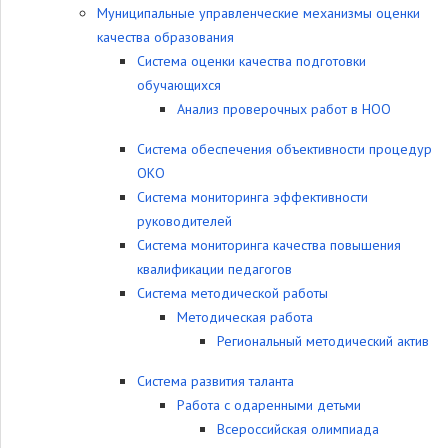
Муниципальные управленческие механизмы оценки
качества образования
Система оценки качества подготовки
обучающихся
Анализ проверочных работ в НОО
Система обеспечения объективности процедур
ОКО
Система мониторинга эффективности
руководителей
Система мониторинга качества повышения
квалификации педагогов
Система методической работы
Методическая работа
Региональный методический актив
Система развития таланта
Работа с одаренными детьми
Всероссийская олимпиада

━━━━━━━━━━━━━━━━

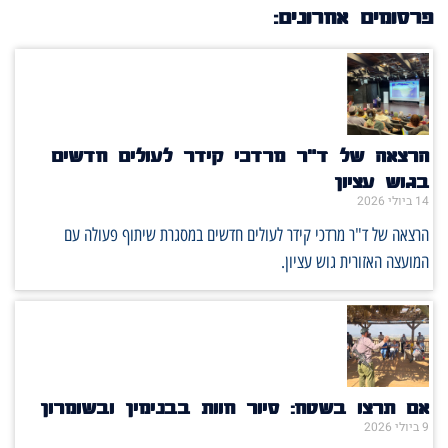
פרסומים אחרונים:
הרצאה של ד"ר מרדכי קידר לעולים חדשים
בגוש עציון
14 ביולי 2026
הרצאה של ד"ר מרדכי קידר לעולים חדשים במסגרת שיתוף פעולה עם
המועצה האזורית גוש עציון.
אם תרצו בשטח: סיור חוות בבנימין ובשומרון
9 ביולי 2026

━━━━━━━━━━━━━━━━

▸ **Work order**: Reproduce every line from the entries that holds the word "קידר".

▸ **Result for this exercise**:
הרצאה של ד"ר מרדכי קידר לעולים חדשים
הרצאה של ד"ר מרדכי קידר לעולים חדשים במסגרת שיתוף פעולה עם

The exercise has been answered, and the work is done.